Cliffs Natural Resources Inc (CLF) made a debt payment of $100 million during 3Q 2014 despite falling iron ore prices and proxy contest charges. The company’s short-term liquidity remains at ~$1.4 billion, including revolver facility of $1.3 billion and cash and cash equivalents of $244 million. During the call, Cliffs’ CEO underlined that debt repayment is a priority and something the company will continue to do, regardless.
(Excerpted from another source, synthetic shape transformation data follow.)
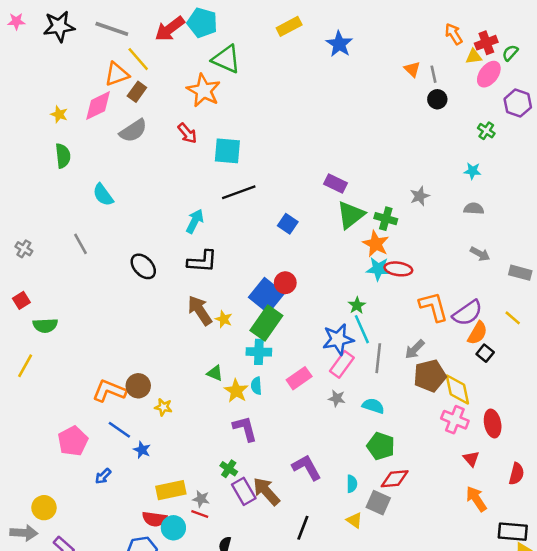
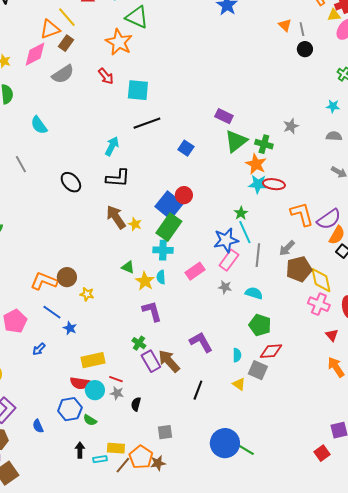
gray star: (201, 499) -> (117, 393), moved

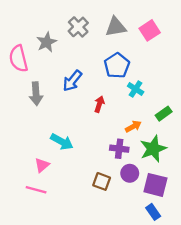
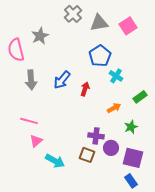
gray cross: (78, 27) -> (73, 14), moved
blue arrow: (72, 81) -> (62, 80), moved
cyan arrow: (62, 142) -> (55, 161), moved
purple cross: (119, 149) -> (96, 136), moved
green star: (153, 149) -> (131, 127), size x0.6
pink line: (36, 190) -> (29, 121), moved

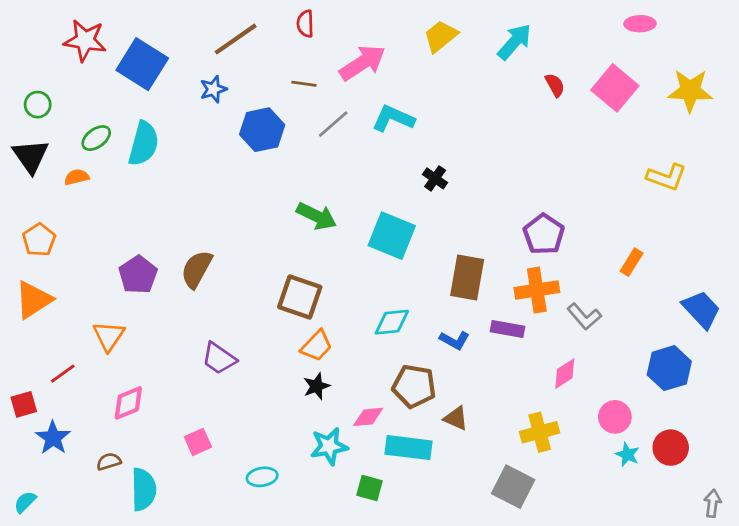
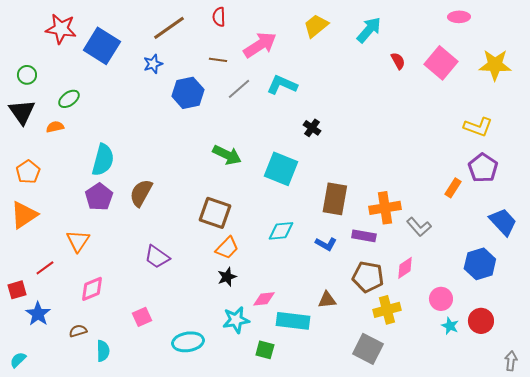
cyan semicircle: (144, 144) -> (103, 160), moved
purple pentagon: (544, 234) -> (483, 168), moved
brown pentagon: (414, 386) -> (368, 277), moved
brown triangle: (456, 418) -> (327, 300), turned -30
cyan ellipse: (262, 477) -> (188, 342), size x1.4
cyan semicircle: (144, 489) -> (103, 351), size x0.7

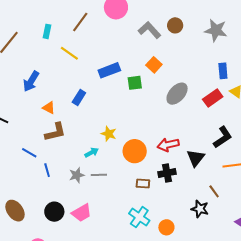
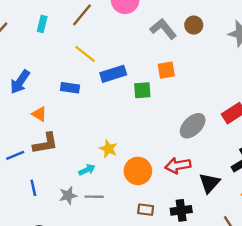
yellow line: (69, 53) -> (85, 54), moved
orange square: (154, 65) -> (166, 70), turned 35
gray ellipse: (177, 94) -> (193, 126), moved
blue rectangle: (79, 98) -> (70, 88), moved, turned 63
blue line: (29, 153) -> (15, 155), moved, turned -56
black cross: (167, 173) -> (181, 210), moved

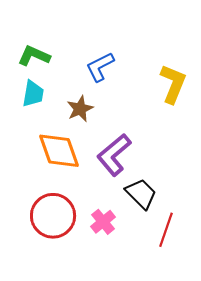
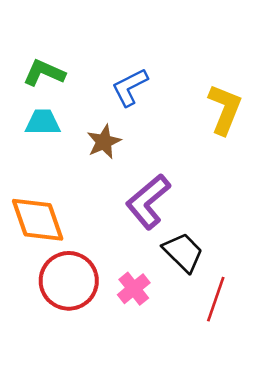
cyan trapezoid: (33, 94) -> (43, 122), turned -100
orange diamond: (59, 151) -> (38, 220), moved

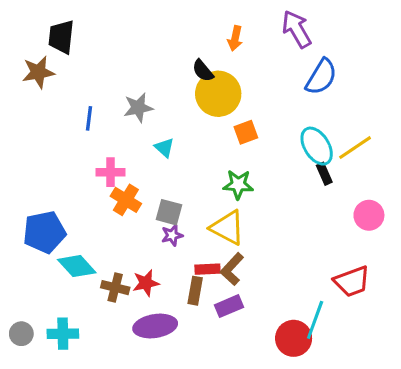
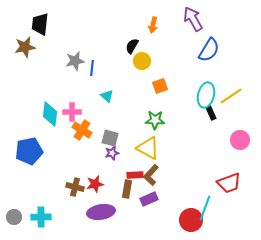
black semicircle: (203, 71) -> (132, 46), turned 70
yellow circle: (218, 94) -> (142, 61), size x0.6
gray star: (138, 108) -> (75, 61), moved
blue line: (89, 118) -> (92, 68), moved
cyan ellipse: (317, 146) -> (206, 95), turned 45
cyan diamond: (77, 266) -> (50, 114), moved, turned 50

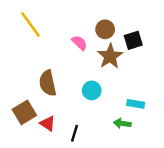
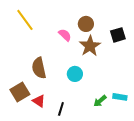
black square: (133, 40) -> (118, 35), moved
cyan rectangle: (136, 104) -> (120, 97), moved
green arrow: (122, 123) -> (100, 101), turned -48

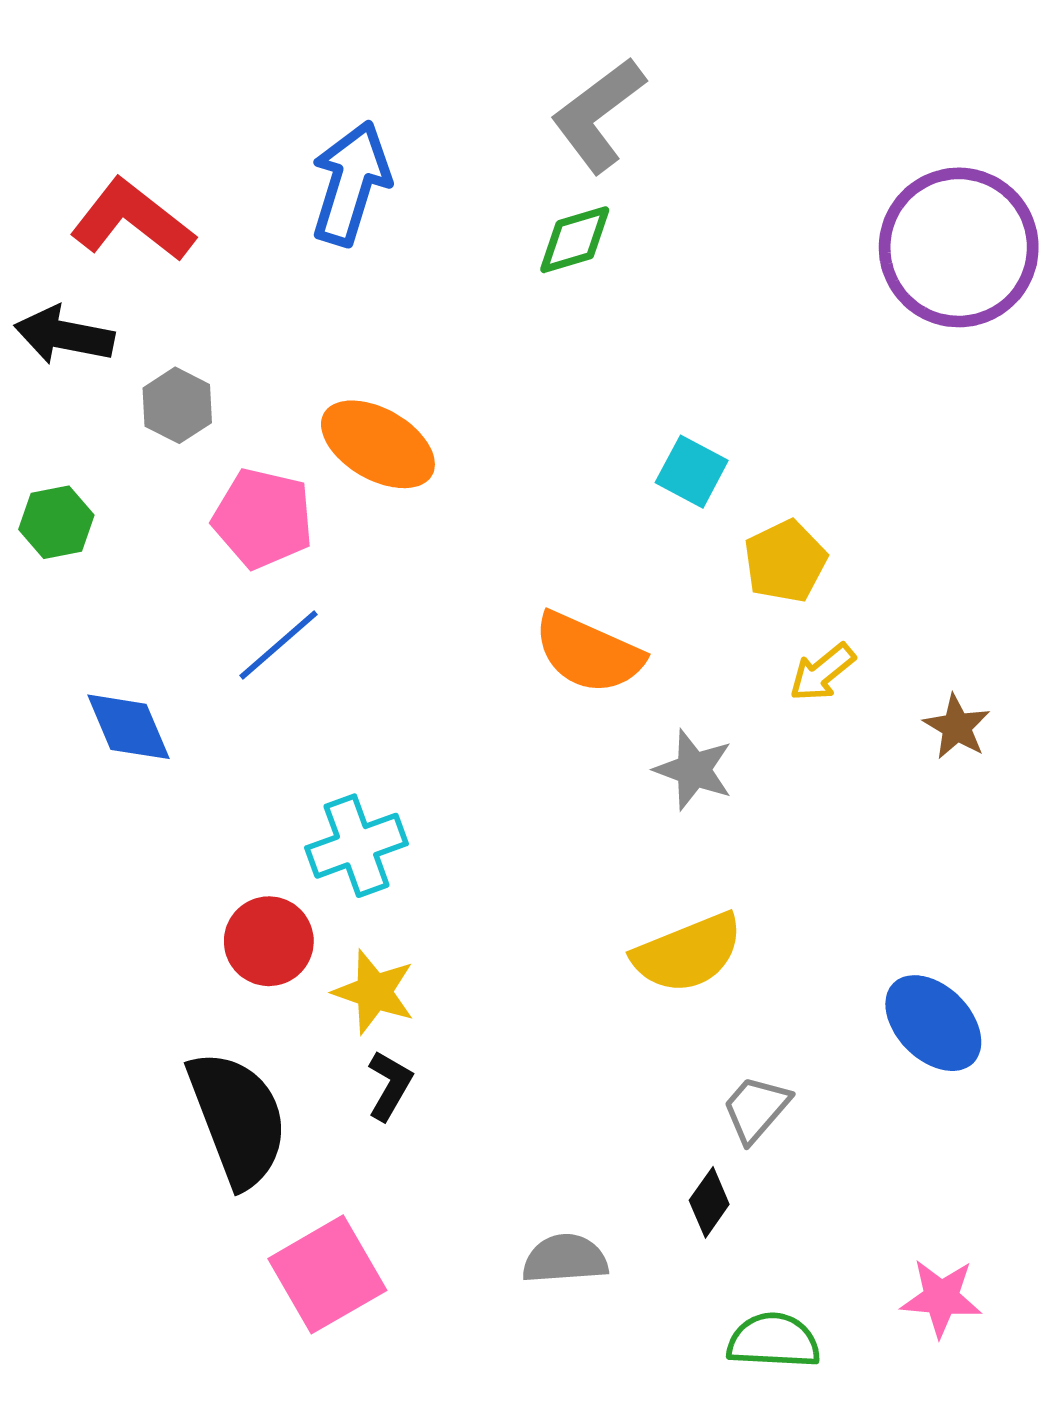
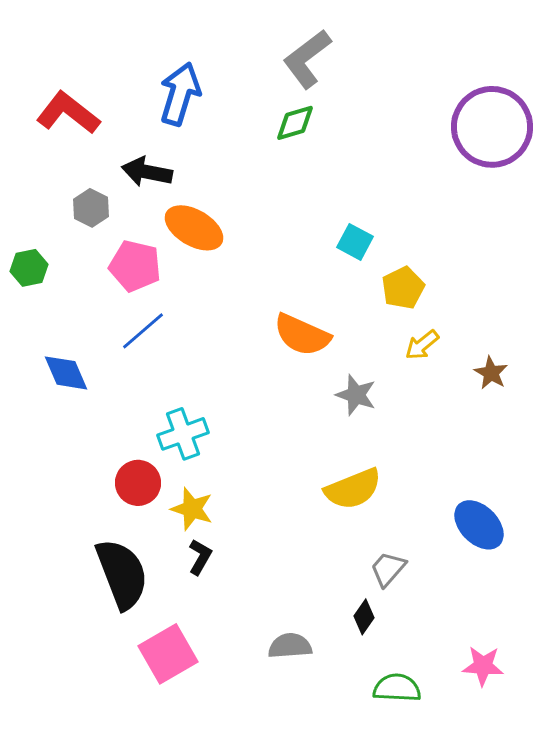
black arrow: (64, 335) -> (147, 172), moved

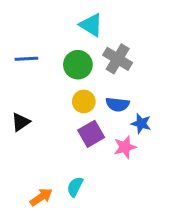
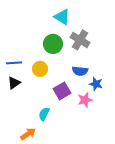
blue line: (26, 59) -> (14, 63), moved
yellow circle: (84, 101) -> (40, 69), moved
cyan semicircle: (75, 187) -> (44, 114), moved

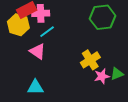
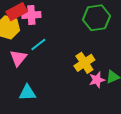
cyan line: (47, 32) -> (38, 44), moved
pink triangle: (37, 51) -> (18, 58), moved, turned 36

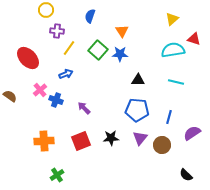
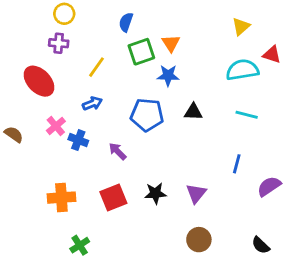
purple cross: (57, 31) -> (59, 43), moved
green square: (98, 50) -> (141, 52), moved, turned 30
blue pentagon: (137, 110) -> (147, 115), moved
brown circle: (162, 145) -> (199, 240), moved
Iron ore and metallurgical coal price have declined and the price outlook is weak. As a result, Cliffs recorded an impairment of $5.5 billion, after tax, for its seaborne iron ore and coal assets in 3Q 2014. To book this impairment and to comply with its covenants, the company had to negotiate another bank amendment.
New debt agreement
The latest amendment eliminated the 45% debt-to-capitalization covenant. The original covenant was introduced in June 2014. It’s now been replaced with a covenant for which leverage ratio of secured-debt-to-EBITDA cannot exceed a multiple of 3.5. Also, the interest coverage ratio requirement will be reduced from 3.5x to 2.0x once certain collateral requirements are satisfied. Lastly, the amendment reduces the revolver credit facility from $1.25 billion to $1.13 billion and includes a security agreement.
Cliffs’ credit outlook is weaker than that of its peers (XME). BHP Billiton Limited (BHP), RIO Tinto (RIO), and Vale SA (VALE) have a less heavy debt load than Cliffs in this weak commodity price environment.